[Opening DATASET section]
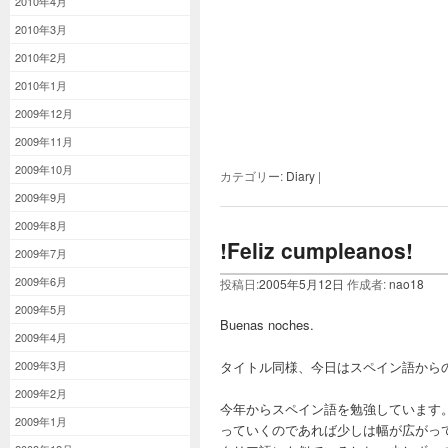
2010年4月
2010年3月
2010年2月
2010年1月
2009年12月
2009年11月
2009年10月
カテゴリー:
Diary
|
2009年9月
2009年8月
!Feliz cumpleanos!
2009年7月
2009年6月
投稿日:
2005年5月12日
作成者:
nao18
2009年5月
Buenas noches.
2009年4月
2009年3月
タイトル同様、今日はスペイン語から
2009年2月
今年からスペイン語を勉強しています
2009年1月
っていくのであれば少しは幅が広がっ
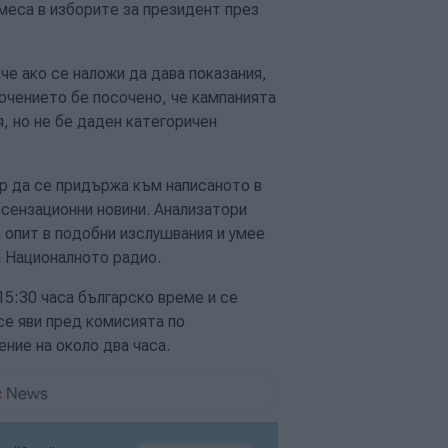
меса в изборите за президент през
че ако се наложи да дава показания,
лючението бе посочено, че кампанията
, но не бе даден категоричен
р да се придържа към написаното в
 сензационни новини. Анализатори
а опит в подобни изслушвания и умее
а Националното радио.
15:30 часа българско време и се
се яви пред комисията по
ние на около два часа.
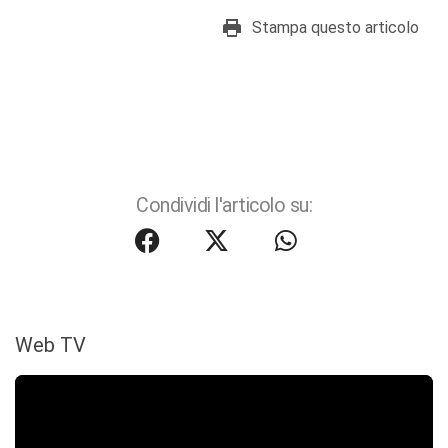
Stampa questo articolo
Condividi l'articolo su:
Web TV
[Closing DATASET section]
▸ **WORK REQUEST**: Output, exactly and with no pictures, every line from the one that contains "се яви пред комисията по" through the final line of the entries.

▸ **ANSWER BOX**:
се яви пред комисията по
ние на около два часа.
Stampa questo articolo
Condividi l'articolo su:
Web TV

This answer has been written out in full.